I got the kids jeweler's loupes for studying and sketching. The endless moss and lichens of Ferne Clyffe gave them a chance to use them. Studying moss through a loupe you quickly discover that the form of the surrounding forest is repeated in the carpet of moss. What we call moss is in fact tiny forests living on the rocks and fallen trees, living at a different scale, but nearly identical means. The smallest thing is in the biggest thing, the biggest thing is in the smallest thing. "Learning to see mosses is more like listening than looking," writes Robin Wall Kimmerer in her book *[Gathering Moss](https://bookshop.org/p/books/gathering-moss-a-natural-and-cultural-history-of-mosses-robin-wall-kimmerer/8632077?ean=9780870714993)*. "Straining to hear a faraway voice or catch a nuance in the quiet subtext of a conversation requires attentiveness, a filtering of all the noise, to catch the music.
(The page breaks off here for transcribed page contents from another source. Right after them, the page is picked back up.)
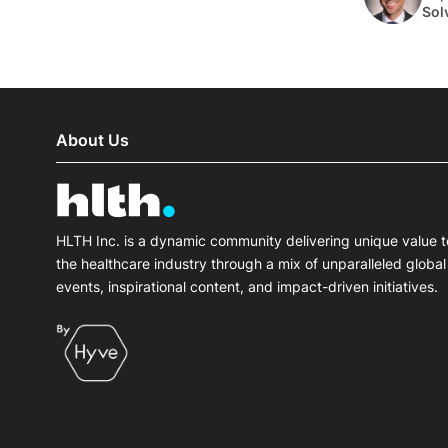
Sol
About Us
HLTH Inc. is a dynamic community delivering unique value t
the healthcare industry through a mix of unparalleled global
events, inspirational content, and impact-driven initiatives.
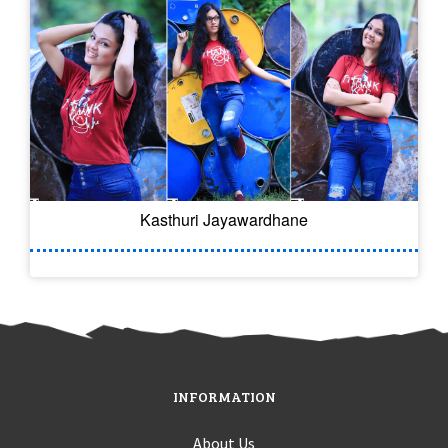
Kasthuri Jayawardhane
INFORMATION
About Us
Mosses are not elevator music; they are the intertwined threads of a Beethoven quartet." To be unhurried in our world has come to seem a luxury. It's not. Anyone can do it, but it does take effort. It does mean being quiet, listening, taking the time to be [calm, careful, and conscious](https://luxagraf.net/essay/craft/simple-machines-complex-tasks) of what you're doing. I like to keep in mind something I read once that your power is proportional to your ability to relax. Do you have the power to relax right now? Use it. The loupes are nice because they make it easy to shut out the rest of the world visually. They narrow your focus to a tiny part, which you can then carefully explore, watching it unfold into its own world. You can then stack loupes and narrow it down even more if you want. We looked and listened, hiked and climbed. It was a good week. Good enough in fact that when we all got sick toward the end of it, no one really minded. We spent a few days indoors recovering, and then headed north for the one state park in Wisconsin that opens on April 1. [^1]: One of the things we figured our very quickly in our travels is you should never camp within 20 miles of the border in a state where marijuana is legal (like Illinois). This is where every meth head from the surround states will camp when they come to get their weed. The campgrounds will be run down, trashed, sketchy, and full of meth heads. Usually it's more depressing than dangerous, but it always sucks. Rockford, Trinidad, Paducah, Illinois Beach, etc.